- Theatrical release poster
- Directed by: V. Samudra
- Story by: Perarasu
- Based on: Sivakasi (Tamil)
- Produced by: Edara Rangarao
- Starring: Kalyan Ram Nandamuri Vedhika Sai Kumar
- Cinematography: C. Ramprasad
- Edited by: Nandamuri Hari
- Music by: Srikanth Deva (songs) Deva (score)
- Production company: Sai Sarvajit Movies
- Distributed by: Sai Sarvajit Movies Release
- Release date: September 21, 2007 (India);
- Running time: 165 minutes
- Country: India
- Language: Telugu

= Vijayadasami (film) =

Vijayadasami is a 2007 Indian Telugu-language action film directed by V. Samudra. A remake of the 2005 Tamil film Sivakasi, it stars Kalyan Ram Nandamuri, Vedhika and Sai Kumar. Vedhika made her Telugu cinema debut with this film, while Srikanth Deva also composed the soundtrack for Sivakasi that was reused in this film, however the background score of the film also reused from Sivakasi, which was composed by his father Deva.

The film was released on 21 September 2007, receiving negative reviews from critics.

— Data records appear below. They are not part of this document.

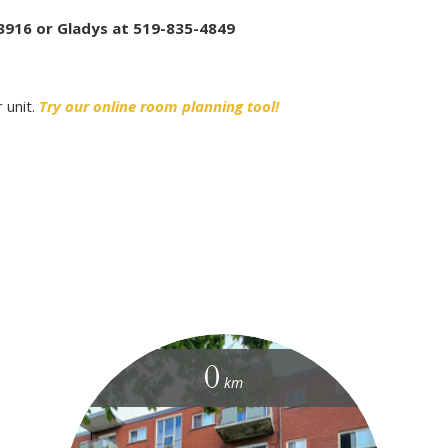
3916 or Gladys at 519-835-4849
 unit.
Try our online room planning tool!
0
km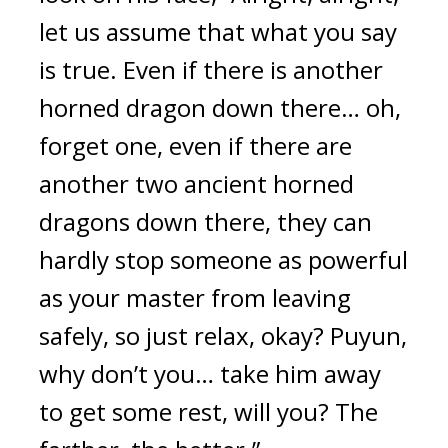
let us assume that what you say 
is true. Even if there is another 
horned dragon down there… oh, 
forget one, even if there are 
another two ancient horned 
dragons down there, they can 
hardly stop someone as powerful 
as your master from leaving 
safely, so just relax, okay? Puyun, 
why don’t you… take him away 
to get some rest, will you? The 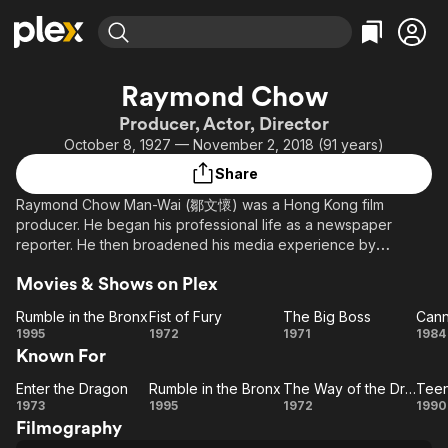
Find Movies & TV
Raymond Chow
Explore
Explore
Categories
Categories
Producer, Actor, Director
Movies & TV Shows
Browse Channels
Action
Bingeworthy
October 8, 1927 — November 2, 2018 (91 years)
Comedy
True Crime
Most Popular
Featured Channels
Share
Documentary
Sports
Leaving Soon
Property Brothers
Raymond Chow Man-Wai (鄒文懷) was a Hong Kong film
Channel
En Español
Classics
producer. He began his professional life as a newspaper
Learn More
ION Plus
reporter. He then broadened his media experience by
Music
Comedy
working for several years as a radio and television producer.
Free Movies & TV Shows
The First 48 by A&E
Sci-Fi
Explore
Movies & Shows on Plex
In 1959, Chow joined the Shaw Brothers organization in Hong
Kong.
Western
Kids & Family
Rumble in the Bronx
Fist of Fury
The Big Boss
Cann
Rumble
Fist
The
Ca
1995
1972
1971
1984
Global
Chow established Golden Harvest in 1970 producing eight
Known For
in the
of
Big
features in the first year of operation. The company grew
Bronx
Fury
Boss
quickly and through a highly successful association with the
Enter the Dragon
Rumble in the Bronx
The Way of the Dragon
Enter
Rumble
The
Te
late Bruce Lee, introduced a new film genre to audiences all
1973
1995
1972
1990
over the world. In 1980, the company celebrated ten years of
Filmography
the
in the
Way of
M
operation and Chow was named International Showman of the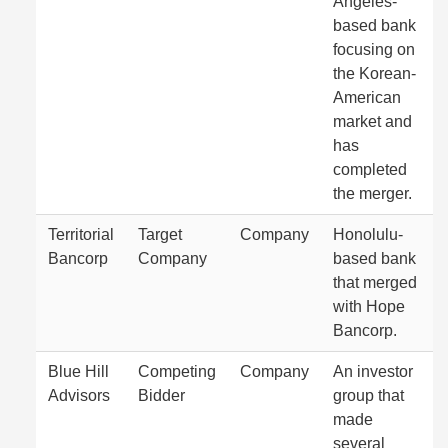
Angeles-
based bank
focusing on
the Korean-
American
market and
has
completed
the merger.
Territorial
Target
Company
Honolulu-
Bancorp
Company
based bank
that merged
with Hope
Bancorp.
Blue Hill
Competing
Company
An investor
Advisors
Bidder
group that
made
several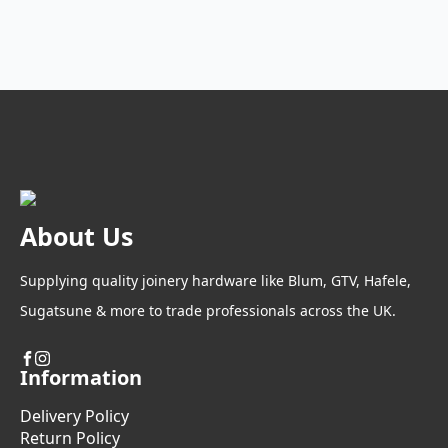
options
may
be
chosen
on
the
product
page
About Us
Supplying quality joinery hardware like Blum, GTV, Hafele,
Sugatsune & more to trade professionals across the UK.
Information
Delivery Policy
Return Policy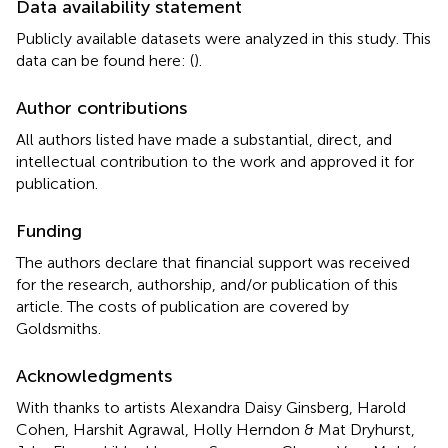
Data availability statement
Publicly available datasets were analyzed in this study. This
data can be found here: (
).
Author contributions
All authors listed have made a substantial, direct, and
intellectual contribution to the work and approved it for
publication.
Funding
The authors declare that financial support was received
for the research, authorship, and/or publication of this
article. The costs of publication are covered by
Goldsmiths.
Acknowledgments
With thanks to artists Alexandra Daisy Ginsberg, Harold
Cohen, Harshit Agrawal, Holly Herndon & Mat Dryhurst,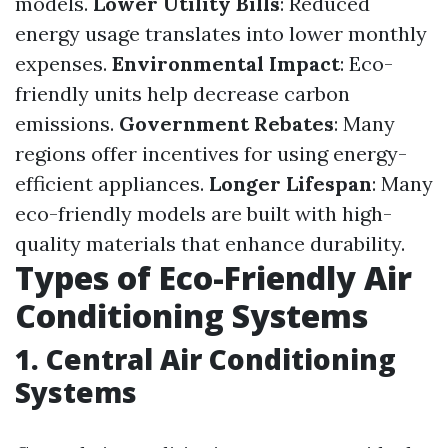
models.
Lower Utility Bills
: Reduced
energy usage translates into lower monthly
expenses.
Environmental Impact
: Eco-
friendly units help decrease carbon
emissions.
Government Rebates
: Many
regions offer incentives for using energy-
efficient appliances.
Longer Lifespan
: Many
eco-friendly models are built with high-
quality materials that enhance durability.
Types of Eco-Friendly Air
Conditioning Systems
1. Central Air Conditioning
Systems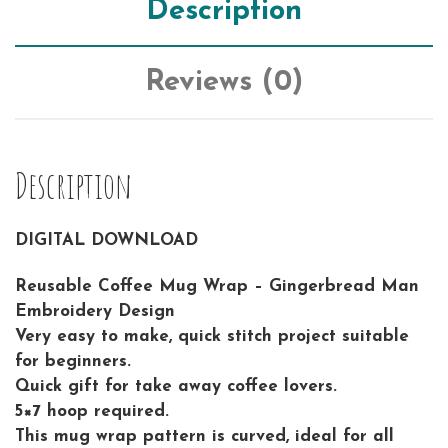
Description
Reviews (0)
Description
DIGITAL DOWNLOAD
Reusable Coffee Mug Wrap – Gingerbread Man
Embroidery Design
Very easy to make, quick stitch project suitable
for beginners.
Quick gift for take away coffee lovers.
5×7 hoop required.
This mug wrap pattern is curved, ideal for all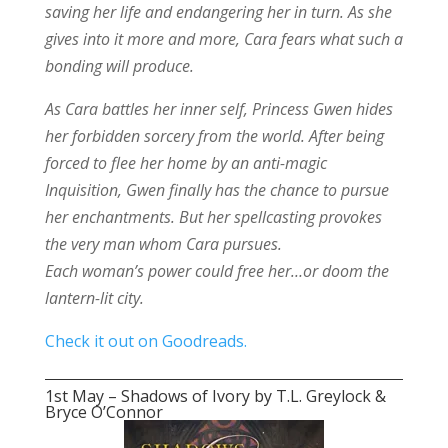
saving her life and endangering her in turn. As she
gives into it more and more, Cara fears what such a
bonding will produce.
As Cara battles her inner self, Princess Gwen hides
her forbidden sorcery from the world. After being
forced to flee her home by an anti-magic
Inquisition, Gwen finally has the chance to pursue
her enchantments. But her spellcasting provokes
the very man whom Cara pursues.
Each woman’s power could free her…or doom the
lantern-lit city.
Check it out on Goodreads.
1st May – Shadows of Ivory by T.L. Greylock &
Bryce O’Connor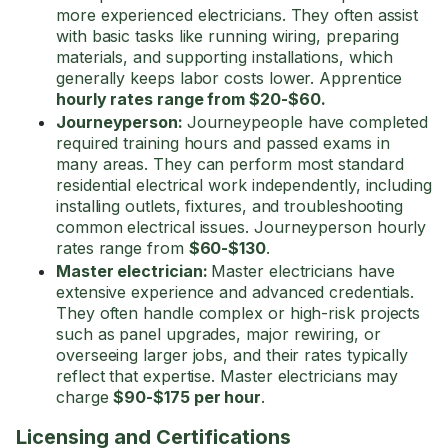
more experienced electricians. They often assist
with basic tasks like running wiring, preparing
materials, and supporting installations, which
generally keeps labor costs lower. Apprentice
hourly rates range from $20-$60.
Journeyperson:
Journeypeople have completed
required training hours and passed exams in
many areas. They can perform most standard
residential electrical work independently, including
installing outlets, fixtures, and troubleshooting
common electrical issues. Journeyperson hourly
rates range from
$60-$130
.
Master electrician:
Master electricians have
extensive experience and advanced credentials.
They often handle complex or high-risk projects
such as panel upgrades, major rewiring, or
overseeing larger jobs, and their rates typically
reflect that expertise. Master electricians may
charge
$90-$175 per hour
.
Licensing and Certifications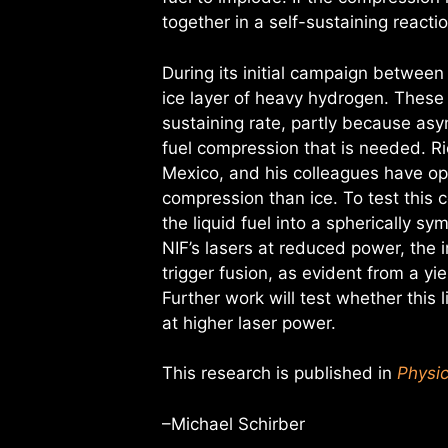
together in a self-sustaining reactio
During its initial campaign between
ice layer of heavy hydrogen. These
sustaining rate, partly because asy
fuel compression that is needed. R
Mexico, and his colleagues have opt
compression than ice. To test this
the liquid fuel into a spherically 
NIF’s lasers at reduced power, the 
trigger fusion, as evident from a y
Further work will test whether this 
at higher laser power.
This research is published in
Physic
–Michael Schirber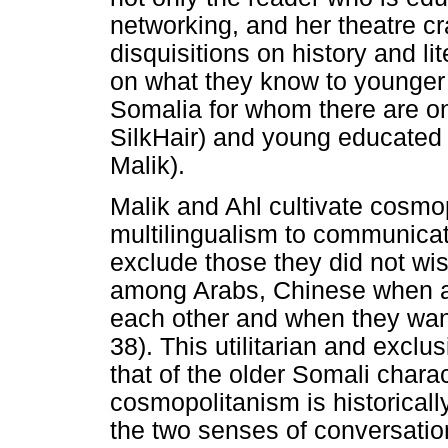
networking, and her theatre cr
disquisitions on history and li
on what they know to younger 
Somalia for whom there are o
SilkHair) and young educated 
Malik).
Malik and Ahl cultivate cosmopo
multilingualism to communica
exclude those they did not w
among Arabs, Chinese when a
each other and when they wan
38). This utilitarian and excl
that of the older Somali charac
cosmopolitanism is historicall
the two senses of conversatio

It was a commercial failure, and Kalyan Ram himself was not satisfied with the film's execution by Samudra. The film had an international DVD release on 25 April 2008. During a Facebook live session in 2018, Kalyan Ram said he regretted doing this film because he was not confident about it but had to take it in spite of demanding changes that weren't made.

== Plot ==

The film follows Sivakasi, a welder and is in love with a girl called Devi. later, he is forced to reveal his tragic past to his girlfriend after being attacked by her suspecting brothers. He now must confront his brother Durga Prasad who ruined his life years ago as a child.

== Production ==
The story was written by Perarasu who also wrote and directed the original film, while the Paruchuri brothers wrote the dialogues. Ram Prasad handled the cinematography, while Nandamuri Hari edited the film and Stun Siva choreographed the action sequences. Kalyan Ram decided to star in the film after watching the Tamil original in Vizag. The film was shot at a specially erected street set in Ramanaidu Cine Village, Hyderabad. The climax scenes were shot for a week at Ramoji Film City.

==Soundtrack==
The soundtrack was composed by Srikanth Deva and released by Aditya Music. All of the songs were reused from Sivakasi.

Track list
| No. | Title | Lyrics | Singer(s) | Length |
|---|---|---|---|---|
| 1. | "Raa Raa" | Abhinaya Srinivas | Shankar Mahadevan | 5:25 |
| 2. | "Arey Kalyana" | Abhinaya Srinivas | Udit Narayan, Anuradha Sriram | 4:46 |
| 3. | "Idho Oka" | Ananta Sriram | Sujatha, Harish Raghavendra | 5:03 |
| 4. | "Deepavali" | Eshwar Teja | Naveen, Vasundhara Das | 4:34 |
| 5. | "Devathaku" | Guru Charan | S. P. Balasubrahmanyam | 4:31 |
| 6. | "Cine Tara" | Velpula Venkatesh | Mano, Swarnalatha | 5:33 |
| Total length: |  |  |  | 29:52 |

==Reception==
A reviewer from Rediff.com stated the film "offers nothing new".